Dalam bukunya yang berjudul A Letter Concerning Toleration (Masalah yang berkaitan dengan toleransi) yang terbit tahun 1689, Locke menekankan bahwa negara tidak boleh ikut campur terlalu banyak dalam hal kebebasan menjalankan ibadah menurut kepercayaan agama masing-masing. Locke bukanlah orang Inggris pertama yang mengusulkan adanya toleransi agama dari semua sekte Protestan. Tetapi argumen kuat yang dilontarkannya tentang keberpihakkan pada perlunya ada toleransi merupakan faktor dukungan penduduk terhadap sikap pandangannya. Lebih dari itu, Locke mengembangkan prinsip toleransinya kepada golongan non-Kristen, baik penganut kepercayaan primitif, Islam, atau Yahudi. Dimana golongan-golongan tersebut tidak boleh dikurangi hak-hak sipilnya dalam negara semata-mata atas pertimbangan agama. Kini, berkat adanya tulisan-tulisan Locke, toleransi agama sudah meluas di dunia bahkan telah sampai di Indonesia. Pikiran Locke tersebut di Indonesia diaplikasikan dalam salah satu pasal pada UUD 1945 yaitu Pasal 29 ayat (2) yang berbunyi:
Negara menjamin kemerdekaan tiap-tiap penduduk untuk memeluk agamanya masing-masing dan untuk beribadat menurut agamanya dan kepercayaannya itu.”

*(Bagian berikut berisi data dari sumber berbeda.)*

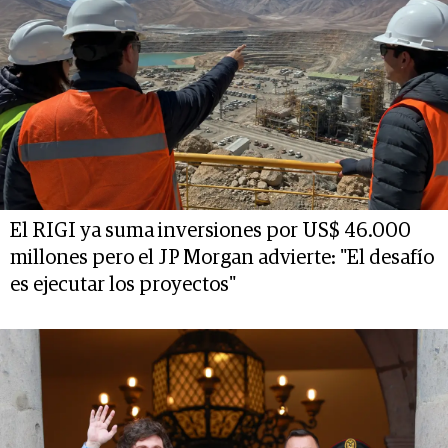
El RIGI ya suma inversiones por US$ 46.000
millones pero el JP Morgan advierte: "El desafío
es ejecutar los proyectos"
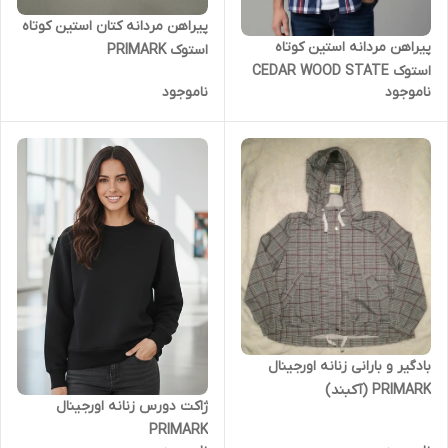
پیراهن مردانه کتان استین کوتاه
پیراهن مردانه استین کوتاه
استوک PRIMARK
استوک CEDAR WOOD STATE
ناموجود
ناموجود
بادگیر و بارانی زنانه اورجینال
PRIMARK (آکبند)
ژاکت دورس زنانه اورجینال
PRIMARK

Pikiran penting Locke lainnya adalah pada bukunya yang berjudul Two Treatises of Government (dua kesepakatan dengan pemerintah) yang terbit pada tahun 1689. Buku tersebut menyuguhkan ide dasar yang menekankan arti penting konstitusi demokrasi liberal. Buku itu juga mempunyai pengaruh terhadap pikiran politik seluruh dunia yang berbahasa Inggris. Locke sangat meyakini bahwa setiap manusia memiliki hak alamiah, dan ini bukan sekedar menyangkut hal hidup, tetapi juga kebebasan pribadi dan hak atas kepemilikan sesuatu. Tugas utama pemerintah adalah melindungi penduduk dan hak milik warga negara. Pikiran Locke dalam bukunya tersebut juga merasuk hingga ke Indonesia. Hal itu bisa dilihat pada Pasal 28 UUD 1945, dimana negara melindungi hak-hak azasi masyarakat Indonesia.

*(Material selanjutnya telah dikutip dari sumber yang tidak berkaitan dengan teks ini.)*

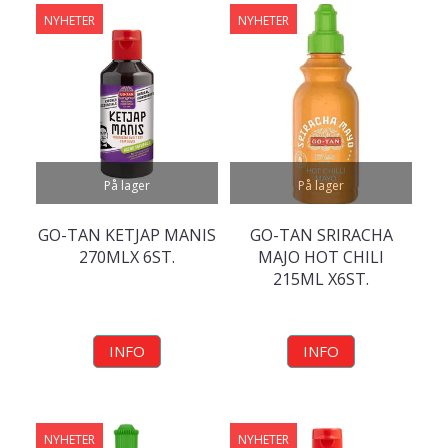
NYHETER
NYHETER
På lager
På lager
GO-TAN KETJAP MANIS
GO-TAN SRIRACHA
270MLX 6ST.
MAJO HOT CHILI
215ML X6ST.
INFO
INFO
NYHETER
NYHETER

Locke menekankan bahwa pemerintah baru dapat menjalankan kekuasaannya atas persetujuan oleh yang diperintah. Argumen itu untuk menolak hak suci dari raja. Dia berpendapat bahwa kemerdekaan pribadi dalam masyarakat berada di bawah kekuasaan legislatif yang disepakati dalam suatu negara. Locke dengan tegas menekankan sesuatu yang disebutnya  dengan kontrak sosial. Pikiran ini sebenarnya sebagian berasal dari tulisan-tulisan filsuf Inggris terdahulu yaitu Thomas Hobbes. Tetapi, jika Hobbes menggunakan kontrak sosial ini untuk memperkokoh absolutisme, Locke mengartikan kontrak sosial itu sebagai berikut:
” … bilamana legislator mencoba merampas dan menghancurkan hak milik penduduk, atau menguranginya dan mengarah kepada perbudakan di bawah kekuasaan, mereka berada dalam keadaan perang dengan penduduk, dan karenanya penduduk terbebas dari kesalahan apabila membangkang dan biarlah mereka berlindung pada naungan Tuhan yang memang menyediakan penjagaan buat semua manusia dari kekerasan dan kemajuan.”

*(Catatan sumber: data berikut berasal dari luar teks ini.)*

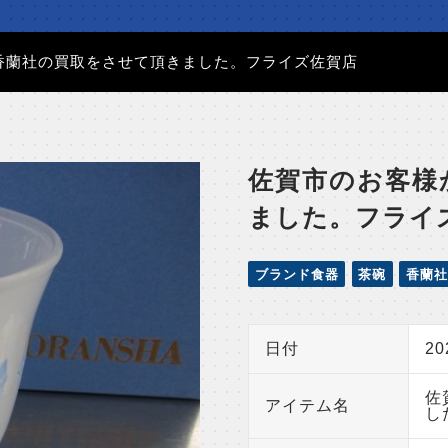
香蘭社の買取をさせて頂きました。フライズ佐賀店
佐賀市のお客様
ました。フライ
ブランド食器
茶碗
香蘭社
日付
2
佐
アイテム名
し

Jadi, rakyat masih memiliki kekuatan untuk menggulingkan dan mengganti badan perwakilannya apabila wakil-wakil mereka melakukan sesuatu yang bertentangan dengan kepercayaan yang diletakkan di pundak mereka. Sikap gigih Locke mempertahankan hak melakukan revolusi ternyata juga sangat kuat mempengaruhi Bung Karno dalam aksinya melakukan revolusi di Indonesia. Meskipun Indonesia telah beberapa kali melakukan pergantian pemerintahan, namun hanya sekali saja pemerintahan Indonesia tidak benar-benar mengaplikasikan ajaran Locke tersebut. Hal itu terjadi pada saat pemerintahan Orde Baru, dimana rakyat dirampas kemerdekaannya oleh pemerintah, karena legislatif bukan lagi lembaga yang disepakati oleh rakyat, tapi lebih merupakan alat legitimasi kekuasaan belaka oleh eksekutif yang pada saat itu mempunyai kekuasaan yang tidak terbatas. Setelah Orde baru tumbang oleh reformasi, penyelenggaraan negara di Indonesia sudah mengarah pada gagasan Locke tersebut.

John Locke, bapak Trias Politika
Meski Locke berpegang teguh pada prinsip kekuasaan mayoritas, tetapi dia menjelaskan bahwa suatu pemerintahan tidaklah memiliki kekuasaan tanpa batas. Kekuasaan mayoritas bukan berarti merusak hakikat hak-hak manusia. Suatu pemerintahan hanya dapat dibenarkan merampas hak milik atas perkenan yang diperintah. Atas dasar pembatasan kekuasaan tersebut, Locke menciptakan ajaran tentang pembagian kekuasaan negara, yang nantinya akan disempurnakan oleh rekannya, yaitu Montesquieu, dan kemudian oleh Immanuel Kant yang selanjutnya dikenal dengan ajaran Trias Politika. Di Indonesia, pikiran Locke tersebut juga diaplikasikan dalam kegiatan penyelenggaraan negara. Namun perbedaannya, jika Locke membagi kekuasaan kekuasaan tersebut menjadi eksekutif, legislatif, dan federatif, maka di Indonesia lebih menggunakan ajaran Trias Politika yang telah disempurnakan oleh Montesquieu, yaitu eksekutif, legislatif, dan yudikatif. Namun pada prakteknya, tidak ada satu negara pun di dunia yang benar-benar menggunakan ajaran Trias Politika itu secara murni.